Sergey Nivens - Fotolia
Dark data isn't just a data management issue. It causes problems in storage, backup, compliance and security, as the burden of unclassified data leads to added costs and liability.
Consulting and market research firm Gartner defines dark data as "information assets organizations collect, process and store during regular business activities, but generally fail to use for other purposes."
IT experts have pushed the dark side of the definition further, using the term to refer to poorly defined or uncategorized data. In an interview published on SearchSecurity, Splunk CTO Tim Tully defined dark data as unknown, unidentified or unused data. Enterprise data protection vendor Veritas similarly refers to it as data that is unclassified or untagged.
A recent study conducted by U.K.-based market research firm Vanson Bourne and commissioned by Veritas found 52% of data within organizations is considered dark data. The study polled 1,500 IT decision-makers across 15 countries on their data management challenges. Other takeaways include an average annual loss of $2 million due to inefficient data management and a productivity loss of two hours per day spent searching for relevant data.
The study highlighted how it's a data management issue, but the unknown nature of dark data causes many problems across multiple IT areas. For example, from a security standpoint, the dark data could contain server logs detailing where an attack is coming from.
Jyothi Swaroop, vice president of product and solutions at Veritas, based in Santa Clara, Calif., said another security concern is if a ransomware attack encrypts an organization's dark data.
"You're most worried when you don't know what's taken," Swaroop said, adding that if an organization knows exactly what it lost, it's easier to plan around or restore it.
Other problems lie in the maintenance of dark data. An organization can't tell if dark data is worth keeping, but they still pay to store and back it up just the same as properly identified, mission-critical data. From a compliance standpoint, dark data is a potential liability, because organizations can't know for sure if they've deleted every copy of something.
According to George Crump, founder of storage industry analyst firm Storage Switzerland, thanks to the proliferation of internet-of-things sensors, edge devices, cameras and other capture devices, the ability to collect data far outstrips the ability to categorize and process it.
"We're collecting too much data," Crump said. He added that most of this data is generated by systems and processes, such as log files.

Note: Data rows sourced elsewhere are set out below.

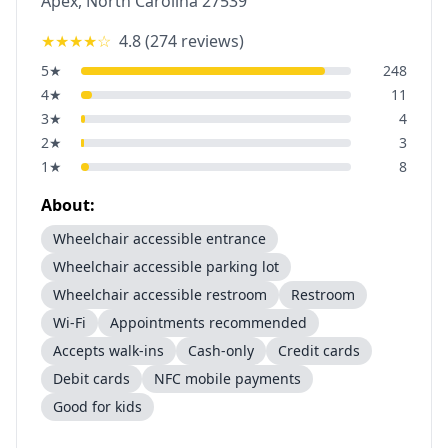
Apex
,
North Carolina
27539
★★★★
☆
4.8
(
274
reviews)
5
★
248
4
★
11
3
★
4
2
★
3
1
★
8
About:
Wheelchair accessible entrance
Wheelchair accessible parking lot
Wheelchair accessible restroom
Restroom
Wi-Fi
Appointments recommended
Accepts walk-ins
Cash-only
Credit cards
Debit cards
NFC mobile payments
Good for kids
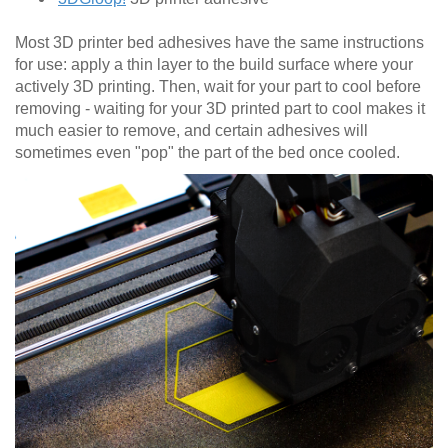
Most 3D printer bed adhesives have the same instructions
for use: apply a thin layer to the build surface where your
actively 3D printing. Then, wait for your part to cool before
removing - waiting for your 3D printed part to cool makes it
much easier to remove, and certain adhesives will
sometimes even "pop" the part of the bed once cooled.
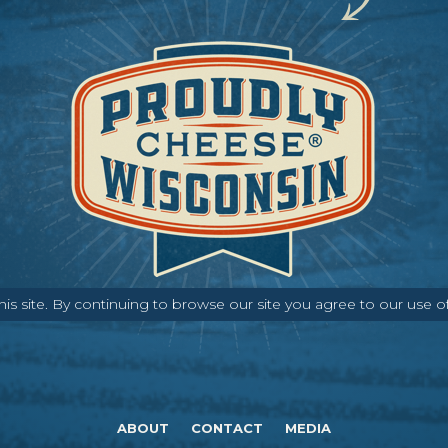
s site. By continuing to browse our site you agree to our use o
ABOUT
CONTACT
MEDIA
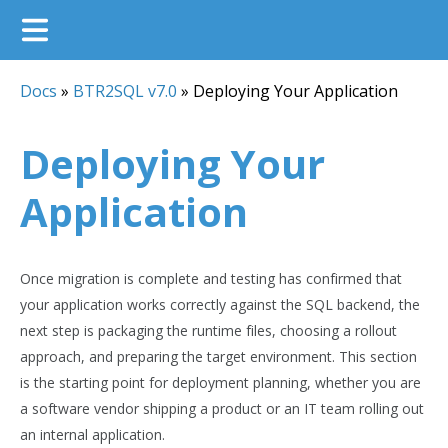
Docs
»
BTR2SQL v7.0
»
Deploying Your Application
Deploying Your
Application
Once migration is complete and testing has confirmed that
your application works correctly against the SQL backend, the
next step is packaging the runtime files, choosing a rollout
approach, and preparing the target environment. This section
is the starting point for deployment planning, whether you are
a software vendor shipping a product or an IT team rolling out
an internal application.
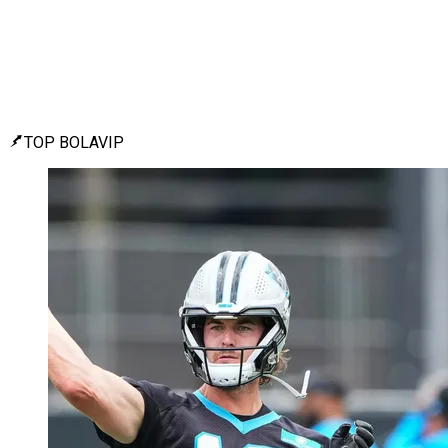
TOP BOLAVIP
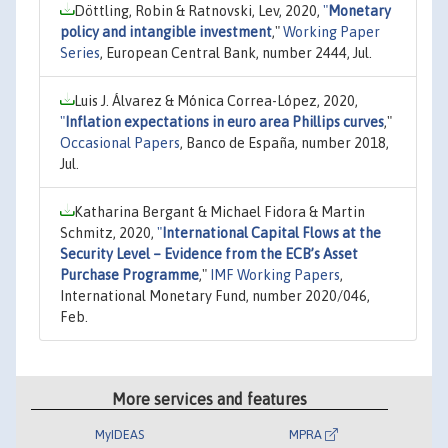
Döttling, Robin & Ratnovski, Lev, 2020,
"
Monetary
policy and intangible investment
,"
Working Paper
Series
, European Central Bank, number 2444, Jul.
Luis J. Álvarez & Mónica Correa-López, 2020,
"
Inflation expectations in euro area Phillips curves
,"
Occasional Papers
, Banco de España, number 2018,
Jul.
Katharina Bergant & Michael Fidora & Martin
Schmitz, 2020,
"
International Capital Flows at the
Security Level – Evidence from the ECB’s Asset
Purchase Programme
,"
IMF Working Papers
,
International Monetary Fund, number 2020/046,
Feb.
More services and features
MyIDEAS
MPRA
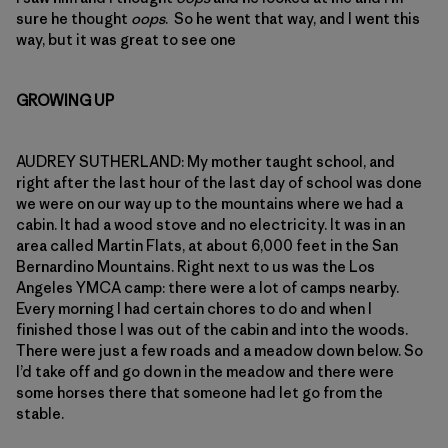
sure he thought
oops
. So he went that way, and I went this
way, but it was great to see one
GROWING UP
AUDREY SUTHERLAND: My mother taught school, and
right after the last hour of the last day of school was done
we were on our way up to the mountains where we had a
cabin. It had a wood stove and no electricity. It was in an
area called Martin Flats, at about 6,000 feet in the San
Bernardino Mountains. Right next to us was the Los
Angeles YMCA camp: there were a lot of camps nearby.
Every morning I had certain chores to do and when I
finished those I was out of the cabin and into the woods.
There were just a few roads and a meadow down below. So
I’d take off and go down in the meadow and there were
some horses there that someone had let go from the
stable.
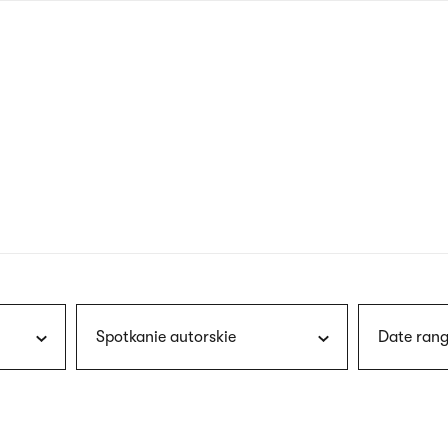
nagł
wersj
angie
Spotkanie autorskie
Date rang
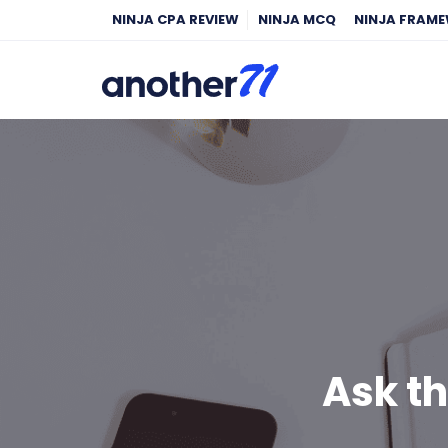
NINJA CPA REVIEW
NINJA MCQ
NINJA FRAM
Ask t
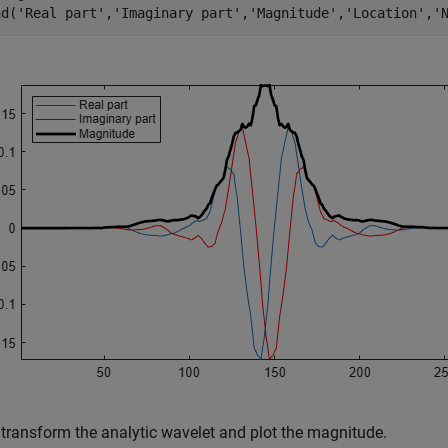
nd(
'Real part'
,
'Imaginary part'
,
'Magnitude'
,
'Location'
,
'
 transform the analytic wavelet and plot the magnitude.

Crump suggested several approaches to lowering or removing the bottleneck. One is to throw raw computing horsepower at the data analysis and classification process. Another is to be judicious about how frequently data is captured. The goal is to determine as quickly as possible whether data is worth keeping as its being ingested, which would stop the buildup of dark data.
To deal with an existing reservoir of dark data, analytics tools would need to be deployed to crawl through the data and retroactively classify it. Swaroop suggested the best way to prevent dark data is by building an intelligent, integrated data management system that provides visibility on the data from its moment of creation to its retirement or deletion.
Ignoring the problem
Crump said, 20 years ago, data management was a necessity, because organizations couldn't build storage systems that were big enough to hold every piece of data collected. Since then, storage technology improved and became cheaper.
George CrumpFounder of Storage Switzerland
"You literally couldn't build a storage system big enough, but now we can," Crump said. "Instead of being efficient with our management, we're throwing more storage at the problem. We can keep it forever, but we're missing the ability to quickly analyze the data."
This has also led to a mindset of never deleting anything, as it costs so little to keep it forever. Palmaz Vineyard generates about 1 GB of environmental conditions data every hour to help inform the machine-learning-driven fermentation process of its wine. CEO Christian Gastón Palmaz said he keeps all of that data.
"There's something wrong about deleting something that you worked so hard to create. There's always a way to store it," Palmaz said. "Once it's gone, it's gone forever. And, for me, it should always exist."
Another challenge lies in getting organizations to adopt data management technology. It is often hard for IT administrators to get their higher-ups on board, said Christophe Bertrand, senior analyst at Enterprise Strategy Group, based in Milford, Mass.
"These solutions don't come up with enough visible ROI," Bertrand said, making them a tougher sell to business leaders. Fixing dark data isn't profitable in and of itself, but turning the data into something useful, such as using it for analytics or test/dev, may be the key to changing minds.
But organizations will continue to throw more storage at the dark data problem, because it's the simplest way out, Crump said. He said, in his experience in consulting with businesses that have this problem, they usually did not know of a better way to deal with it, nor do they have the time to research and implement a service. As long as the added complexity doesn't exceed the downsides of buying more storage, the practice will continue.
"If you're drowning, you don't have time to learn to swim," Crump said.